Commentary

Do ACOG guidelines protect us from liability?

Letters from readers


 

References

“THE SGR IS ABOLISHED! WHAT COMES NEXT?”
LUCIA DIVENERE, MA (PRACTICE MANAGEMENT; JUNE 2015)

Do ACOG guidelines protect us from liability?
I read Ms. DiVenere’s June article with interest, but I found this point she quoted confusing: "The law protects physicians from liability from federal or state standards of care. No health care guideline or other standard developed under federal or state requirements associated with this law may be used as a standard of care or duty of care owed by a health care professional to a patient in a medical liability lawsuit."

I have 2 questions: How do you interpret the use of guidelines by the American College of Obstetricians and Gynecologists (ACOG), since they are developed independently by a specialty society rather than by federal or state “requirements”? Does this only pertain to liability lawsuits concerning billing of fees, or does it pertain to medical malpractice civil lawsuits?

In the Medicare Access and CHIP Reauthorization Act, I find this section that seems to contradict the protection1:

(3) NO PREEMPTION.—Nothing in paragraph (1) or any provision of the Patient Protection and Affordable Care Act (Public Law 111–148), title I or subtitle B of title II of the Health Care and Education Reconciliation Act of 2010 (Public Law 111–152), or title XVIII or XIX of the Social Security Act (42 U.S.C. 1395 et seq., 42 U.S.C. 1396 et seq.) shall be construed to preempt any State or common law governing medical professional or medical product liability actions or claims.

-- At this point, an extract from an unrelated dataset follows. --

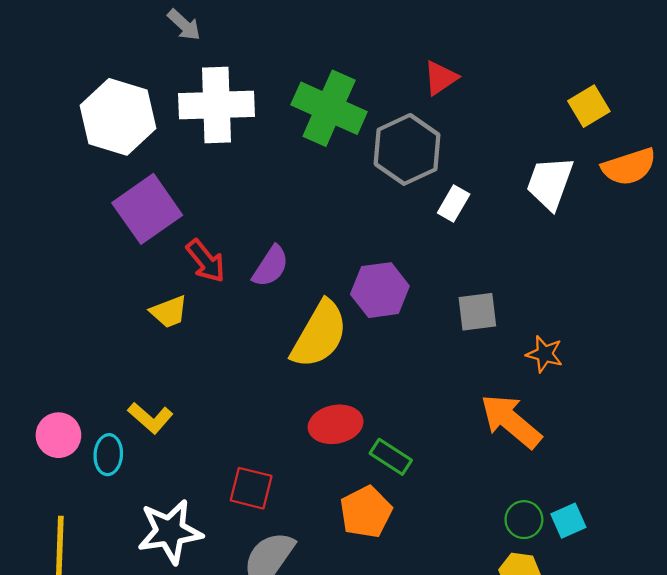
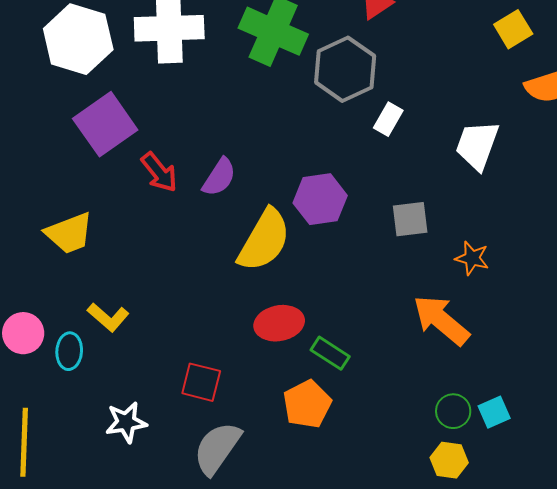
white trapezoid: (550, 183) -> (477, 145), moved
yellow trapezoid: (169, 312) -> (69, 233), moved, size x1.4
white star: (170, 532) -> (126, 422), size x0.7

What is the bottom line? No law can protect and provide immunity to a physician for true medical malpractice. This federal law says “no preemption.”
Arnold D. Wharton, MD

Tyler, Texas

Reference
1. Pub L No. 114–10. Medicare Access and CHIP Reauthorization Act of 2015. 114th Congress. Title 1—SGR repeal and Medicare Provider Payment Modernization. §106. Reducing administrative burden and other provisions. 129 STAT.143. http://www.gpo.gov/fdsys/pkg/PLAW-114publ10/pdf/PLAW-114publ10.pdf. Accessed June 10, 2015.

Ms. DiVenere responds
I thank Dr. Wharton for his interesting perspective. To answer the first questions, this section of the law only applies to guidelines and standards created by a federal or state entity, not to ACOG guidelines, and is intended to provide one area of protection from medical malpractice lawsuits. Interestingly, legislation has been introduced in the US House by Congressman Andy Barr (R-KY), with ACOG’s support, to create liability safe harbors for physicians who follow care guidelines developed by their relevant specialty society.

As for the question about preemption, this section of the law allows stronger state laws to stand; this federal law would not preempt state laws.

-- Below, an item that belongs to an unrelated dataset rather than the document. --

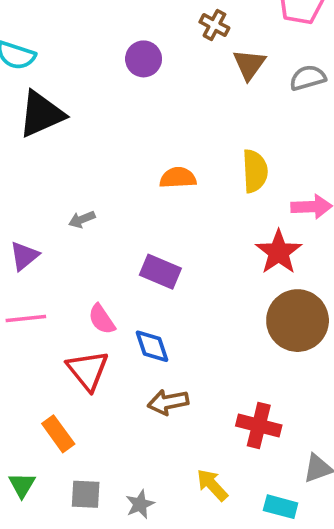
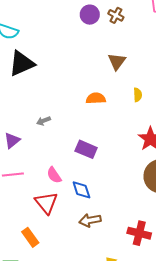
purple circle: (144, 59) -> (90, 15), moved
brown triangle: (249, 64) -> (117, 61), moved
yellow semicircle: (255, 171) -> (138, 95), size x0.6

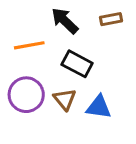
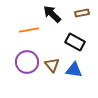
black rectangle: (77, 64) -> (75, 42), moved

“HOW DO YOU DISMISS A PATIENT FROM YOUR PRACTICE’S CARE?”
JOSEPH S. SANFILIPPO, MD, MBA, AND STEVEN R. SMITH, JD (WHAT’S THE VERDICT?; JUNE 2015)

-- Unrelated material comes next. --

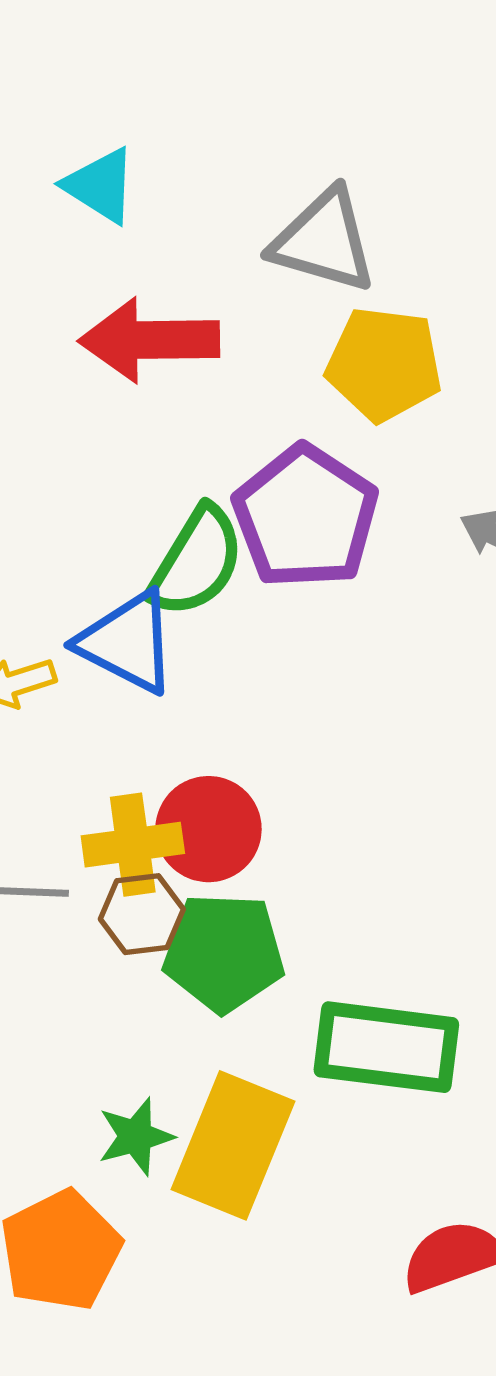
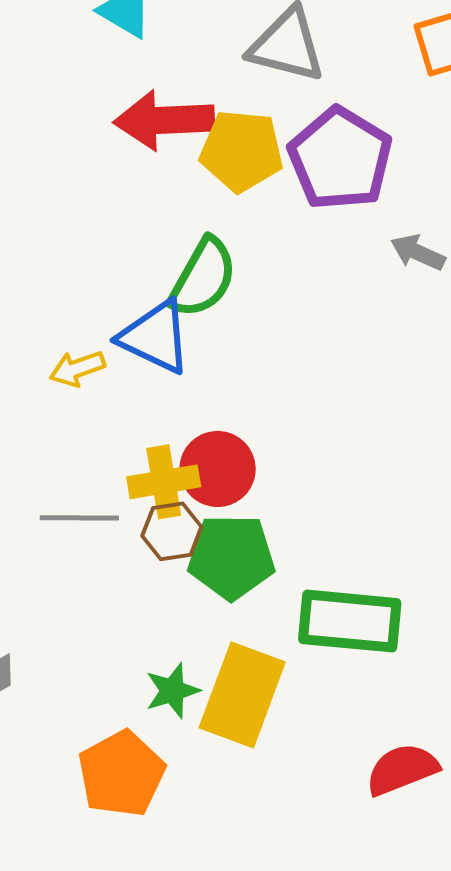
yellow pentagon: (384, 364) -> (241, 151), moved
purple pentagon: (306, 517) -> (340, 159), moved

Statute of limitations still in effect; contact your insurer
While the end result to dismiss the patient was achieved, the statute of limitations for a possible malpractice suit had not fully run. I would suggest that the physician contact his/her insurer so that they can open a file and be alerted for a possible suit. Insurers generally require physicians to notify them of any potential suits.
Lynn Frame, MD, JD
Tulsa, Oklahoma

Dr. Sanfilippo and Mr. Smith respond
Our thanks to Dr. Frame for the good reminder that physicians should always remember the obligation to inform malpractice insurance carriers when a malpractice claim is being, or may be, filed. Insurance contracts vary somewhat regarding when notice must be given.

In the hypothetical case, there was an angry patient but no formal threat of legal action. Some lawyers take the sensible position that “when in doubt, notify.” Others are reluctant to “over notify” carriers. Our view is that this is one of the areas in which it may be beneficial for a physician to have an ongoing professional relationship with an attorney to allow for advice on when to provide insurance carrier notification.

“SURGICAL REMOVAL OF MALPOSITIONED IUDs”
BENJAMIN MARGOLIS, MD; MIREILLE D. TRUONG, MD; JULIA KEARNEY; SARAH SCHECHTER; JEANNIE KIM, MD; AND ARNOLD P. ADVINCULA, MD (VIDEO; JUNE 2015)

Videos show very useful techniques for malpositioned IUDs
I have placed somewhere in the ballpark of 2,000 intrauterine devices (IUDs) and have had 2 perforations that I am aware of (and probably many more malpositioned IUDs that I am unaware of). Some of those were likely the cause of a patient’s pain and were either removed or hysteroscopically repositioned. Dr. ­Advincula’s edited video from several cases demonstrates very useful techniques in the surgical management of these problems.